Problem details:
Below are some records; work out how many of their lines contain "security" and give the number only.

Given information:

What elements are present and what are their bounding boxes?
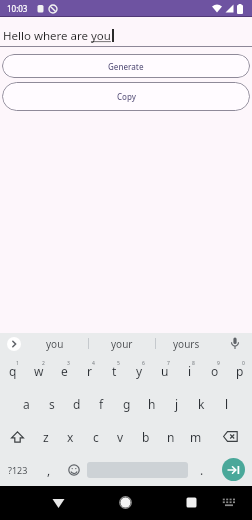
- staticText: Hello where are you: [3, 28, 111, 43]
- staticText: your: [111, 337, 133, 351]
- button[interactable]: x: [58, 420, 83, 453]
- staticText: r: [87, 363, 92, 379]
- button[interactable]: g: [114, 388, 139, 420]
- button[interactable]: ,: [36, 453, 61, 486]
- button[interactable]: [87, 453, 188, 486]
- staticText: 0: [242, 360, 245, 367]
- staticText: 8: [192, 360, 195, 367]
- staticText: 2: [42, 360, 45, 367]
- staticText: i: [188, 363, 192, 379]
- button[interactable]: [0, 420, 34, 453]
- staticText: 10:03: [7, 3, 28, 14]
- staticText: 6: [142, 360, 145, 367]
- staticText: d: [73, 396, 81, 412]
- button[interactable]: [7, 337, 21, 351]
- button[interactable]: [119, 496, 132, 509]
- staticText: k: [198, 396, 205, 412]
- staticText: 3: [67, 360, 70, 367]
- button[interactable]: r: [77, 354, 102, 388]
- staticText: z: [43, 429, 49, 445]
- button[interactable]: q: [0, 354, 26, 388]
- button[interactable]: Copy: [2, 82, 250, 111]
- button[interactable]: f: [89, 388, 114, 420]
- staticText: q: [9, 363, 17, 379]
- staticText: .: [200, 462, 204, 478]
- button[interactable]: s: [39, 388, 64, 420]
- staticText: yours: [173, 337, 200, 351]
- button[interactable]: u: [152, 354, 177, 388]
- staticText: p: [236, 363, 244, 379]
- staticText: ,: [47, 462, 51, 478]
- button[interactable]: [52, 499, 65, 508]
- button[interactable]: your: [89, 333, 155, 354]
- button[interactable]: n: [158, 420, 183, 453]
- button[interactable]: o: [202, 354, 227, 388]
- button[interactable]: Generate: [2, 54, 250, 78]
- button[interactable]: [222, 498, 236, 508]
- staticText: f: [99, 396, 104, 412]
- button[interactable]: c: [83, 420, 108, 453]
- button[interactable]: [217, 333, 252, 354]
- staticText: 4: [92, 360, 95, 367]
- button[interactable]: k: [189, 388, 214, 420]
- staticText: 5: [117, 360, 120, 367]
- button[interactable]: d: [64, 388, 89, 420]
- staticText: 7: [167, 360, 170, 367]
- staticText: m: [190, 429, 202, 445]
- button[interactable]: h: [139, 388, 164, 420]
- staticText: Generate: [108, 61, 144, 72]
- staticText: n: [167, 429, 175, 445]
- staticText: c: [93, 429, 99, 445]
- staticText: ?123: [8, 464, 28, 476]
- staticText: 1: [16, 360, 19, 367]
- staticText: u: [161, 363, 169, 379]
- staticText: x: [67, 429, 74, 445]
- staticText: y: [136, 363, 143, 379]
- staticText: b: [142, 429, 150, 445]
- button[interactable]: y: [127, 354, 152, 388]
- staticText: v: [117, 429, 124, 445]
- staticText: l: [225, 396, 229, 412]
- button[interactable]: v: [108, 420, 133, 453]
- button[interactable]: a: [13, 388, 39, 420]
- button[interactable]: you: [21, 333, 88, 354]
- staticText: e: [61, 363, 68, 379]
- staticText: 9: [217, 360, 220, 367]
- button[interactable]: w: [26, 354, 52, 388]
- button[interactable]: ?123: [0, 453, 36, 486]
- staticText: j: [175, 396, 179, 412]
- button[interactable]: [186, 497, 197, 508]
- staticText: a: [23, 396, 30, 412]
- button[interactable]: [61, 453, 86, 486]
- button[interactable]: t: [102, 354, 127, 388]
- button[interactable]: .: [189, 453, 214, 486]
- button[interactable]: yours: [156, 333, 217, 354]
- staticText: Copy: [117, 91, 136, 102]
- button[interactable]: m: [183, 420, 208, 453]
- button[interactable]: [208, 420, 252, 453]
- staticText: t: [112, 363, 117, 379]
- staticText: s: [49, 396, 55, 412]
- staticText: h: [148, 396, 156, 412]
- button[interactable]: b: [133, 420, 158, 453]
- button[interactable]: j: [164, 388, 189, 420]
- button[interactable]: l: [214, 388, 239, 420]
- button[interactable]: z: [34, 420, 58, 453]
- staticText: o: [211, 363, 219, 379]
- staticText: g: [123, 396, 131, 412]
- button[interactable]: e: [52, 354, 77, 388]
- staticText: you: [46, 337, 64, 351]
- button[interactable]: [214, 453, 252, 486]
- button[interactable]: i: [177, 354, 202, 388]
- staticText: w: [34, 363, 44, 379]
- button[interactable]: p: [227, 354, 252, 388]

---

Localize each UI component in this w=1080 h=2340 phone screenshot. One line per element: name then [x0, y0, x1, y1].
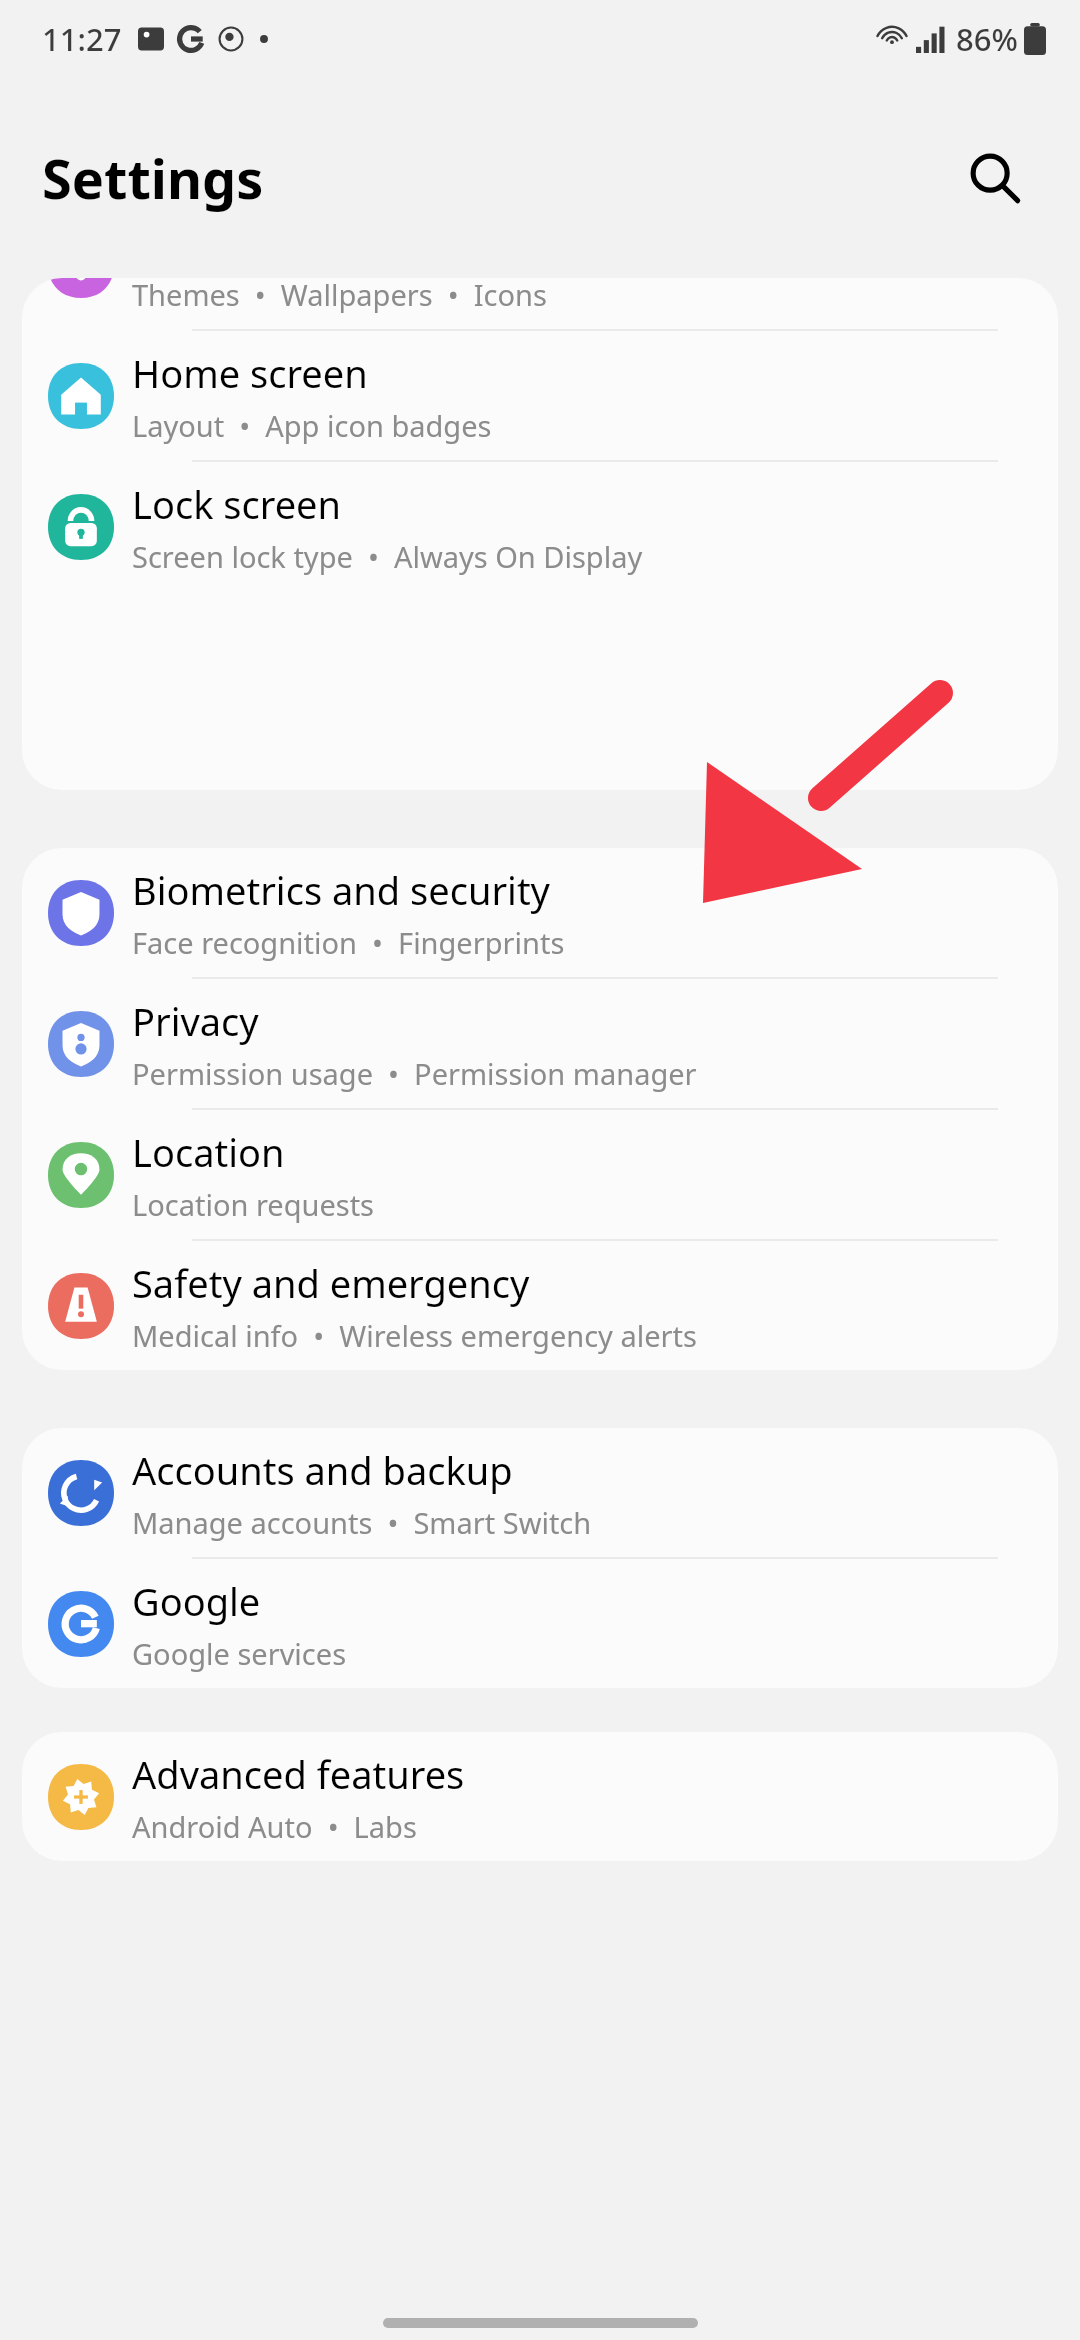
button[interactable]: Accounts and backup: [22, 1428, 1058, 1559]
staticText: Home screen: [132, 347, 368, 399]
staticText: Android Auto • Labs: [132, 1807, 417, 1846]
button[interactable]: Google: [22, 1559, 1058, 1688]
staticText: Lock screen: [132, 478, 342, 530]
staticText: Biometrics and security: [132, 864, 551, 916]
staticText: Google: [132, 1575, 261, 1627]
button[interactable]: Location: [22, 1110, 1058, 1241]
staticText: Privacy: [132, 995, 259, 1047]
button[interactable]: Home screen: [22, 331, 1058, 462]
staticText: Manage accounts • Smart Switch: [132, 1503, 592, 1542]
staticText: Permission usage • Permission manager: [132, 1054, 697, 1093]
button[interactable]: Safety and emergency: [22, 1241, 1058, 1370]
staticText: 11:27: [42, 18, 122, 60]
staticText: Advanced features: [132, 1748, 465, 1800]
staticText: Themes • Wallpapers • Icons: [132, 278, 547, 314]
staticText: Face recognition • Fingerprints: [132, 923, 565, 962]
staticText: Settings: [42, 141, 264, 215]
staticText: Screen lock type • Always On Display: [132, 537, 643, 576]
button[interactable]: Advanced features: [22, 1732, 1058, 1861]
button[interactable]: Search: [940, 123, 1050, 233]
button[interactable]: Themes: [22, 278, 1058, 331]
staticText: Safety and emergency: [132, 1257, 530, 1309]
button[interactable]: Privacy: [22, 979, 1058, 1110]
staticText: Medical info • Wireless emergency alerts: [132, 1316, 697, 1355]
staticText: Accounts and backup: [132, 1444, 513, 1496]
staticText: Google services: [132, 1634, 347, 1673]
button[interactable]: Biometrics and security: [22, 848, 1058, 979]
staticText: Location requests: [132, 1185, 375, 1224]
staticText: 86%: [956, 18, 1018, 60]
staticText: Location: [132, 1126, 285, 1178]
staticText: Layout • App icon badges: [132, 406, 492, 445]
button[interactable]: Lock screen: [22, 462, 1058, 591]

Solution to the problem:
2